Dies nun, er mochte wollen oder nicht, heimelte ihn an. ›Allein bin ich nicht,‹ dachte er. ›Diese beiden Beine, diese staubigen klaffenden Zehen sind für mich geschäftig. Großes Unrecht geschieht mir, aber etwas kommt und reißt mich heraus. Ein Junge kommt, stellt sich hin, nennt mich Vater, und hilft mir davon. Geräuschvoll und widrig ist die Welt, voll von übelwollenden Fratzen . . . Selbst ein feister Baumpilz, der sich gebildet nennt, und der platzt, wenn man ihm bloß mit dem Finger droht, kann Schindluder mit mir treiben.
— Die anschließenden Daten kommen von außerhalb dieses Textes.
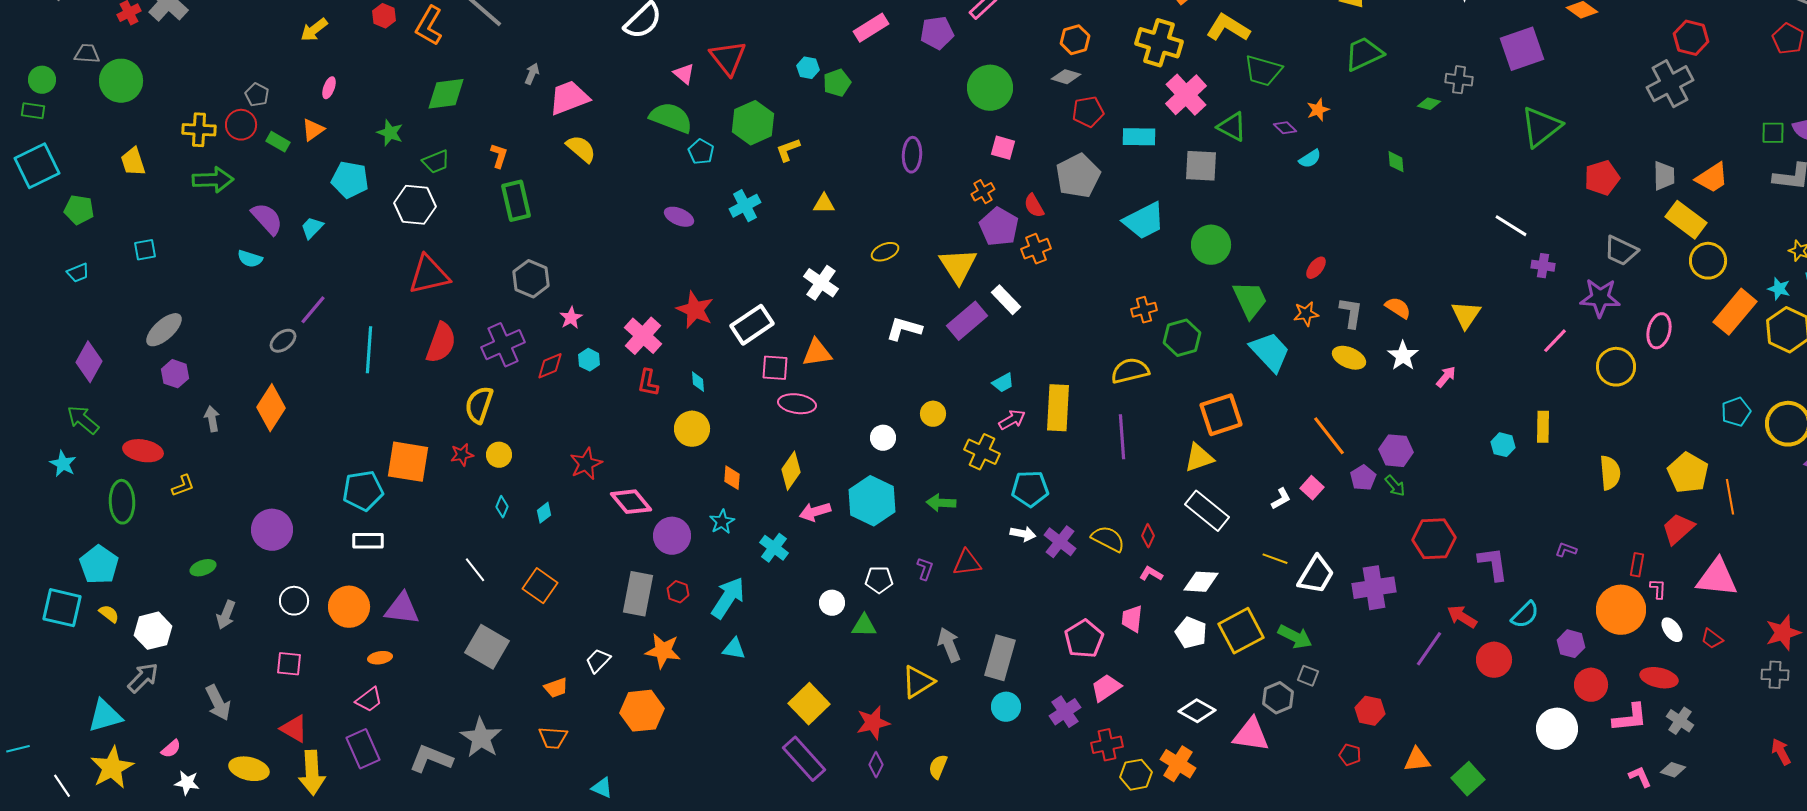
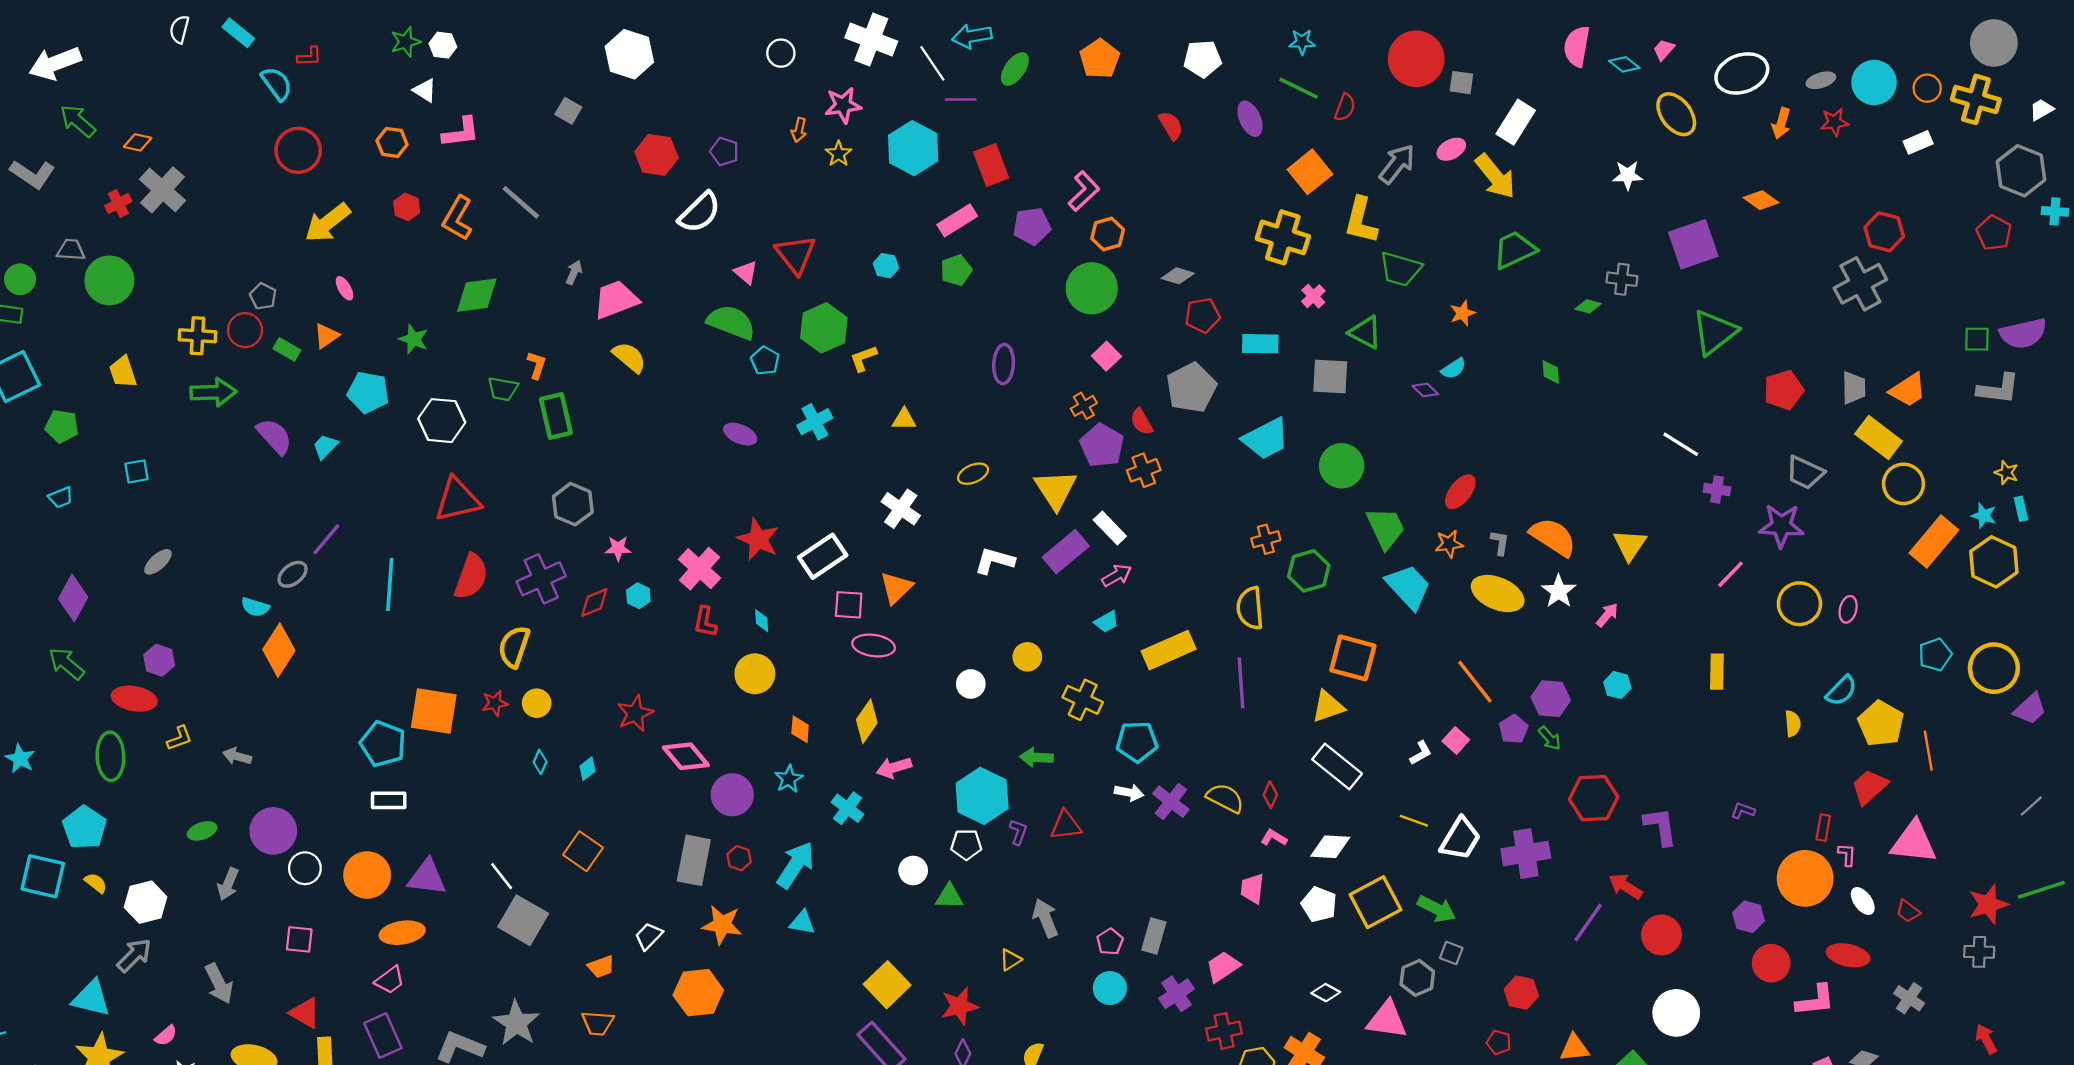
yellow L-shape: (1228, 28) -> (1361, 220), turned -108
yellow arrow: (314, 30) -> (328, 223), size x1.5
orange hexagon: (1075, 40) -> (1108, 234), moved
green pentagon: (837, 83) -> (956, 270), moved
pink ellipse: (329, 88) -> (344, 288), turned -50
pink cross: (1186, 95) -> (1313, 296), size x0.5
purple diamond: (1285, 128) -> (1425, 390), moved
pink square: (1003, 148) -> (1106, 356), turned 30
green trapezoid: (436, 162) -> (503, 389), moved, turned 32
cyan semicircle: (250, 259) -> (255, 607), moved
red ellipse: (1316, 268) -> (1460, 492), size x1.4
orange semicircle: (1398, 308) -> (1553, 537), size x1.6
gray L-shape: (1351, 313) -> (1500, 543), size x0.7
pink star: (571, 318) -> (618, 548), turned 30
gray ellipse: (164, 330) -> (158, 562), size x0.7
pink ellipse: (1659, 331) -> (1848, 609), moved, size x0.7
orange triangle: (817, 353) -> (896, 588), turned -36
yellow ellipse: (1349, 358) -> (1498, 594), size x1.4
yellow semicircle: (1130, 371) -> (1250, 608), turned -81
purple hexagon: (175, 374) -> (159, 660), moved
yellow rectangle: (1058, 408) -> (1169, 650), turned 63
orange square: (1221, 415) -> (1353, 658), turned 33
gray arrow: (212, 419) -> (237, 756), moved, turned -65
pink arrow: (1012, 420) -> (1117, 575), moved
cyan hexagon: (1503, 445) -> (1617, 685), moved
cyan star: (63, 464) -> (20, 759), moved
yellow semicircle: (1610, 473) -> (1793, 724), size x0.7
cyan pentagon: (363, 491) -> (383, 744), turned 30
cyan hexagon: (872, 501) -> (982, 796), moved
purple circle: (272, 530) -> (273, 831), moved
white line: (475, 570) -> (502, 876), moved
cyan semicircle: (1525, 615) -> (1841, 691), moved
pink pentagon: (1084, 639) -> (1110, 942), moved, size x0.6
orange ellipse: (380, 658) -> (402, 933), size x1.6
gray rectangle: (1000, 658) -> (1154, 936), moved, size x0.7
yellow triangle: (918, 682) -> (1010, 960), size x0.6
white diamond: (1197, 711) -> (1326, 993), size x0.7
cyan triangle: (105, 716) -> (91, 998), turned 30
gray cross: (1680, 721) -> (1909, 998), moved
white circle: (1557, 729) -> (1676, 1013), moved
Hier aber kommt ein junger Bote aus einer friedlichen Ecke, trägt keine Häkelspitze, und ist nicht jämmerlich oder gemein, sondern geht treuherzig, halbnackt und einfachen Geistes durch die Welt und verleugnet mich nicht. Bleibt Wache stehen, wenn ich mich hilflos auf den Hintern setze, rümpft nicht die Nase, spottet meiner nicht, sondern ist zäh und geduldig und ehrt in mir seinen Erzeuger . . .‹

Staubbeschmutzt auf dem Boden hockend, empfand er weichen Vaterstolz. – Die Grübchen verschwanden aus Petinas Gesicht, und es ward glatt und dumm vor Widerwillen.

»Auf!« schrie er auf samoanisch. »Auf! Du setzt dich hier auf die Straße! Man wird lachen! Auf! Du sollst heim!« Er stieß mit dem Knie an Grothusens Schulter, die haltlos nachgab.

»Petina!« sprach Grothusen schnarrend vor sich hin. »Liebst du deinen Vater?«

Die Kniee rieben sich unschlüssig aneinander.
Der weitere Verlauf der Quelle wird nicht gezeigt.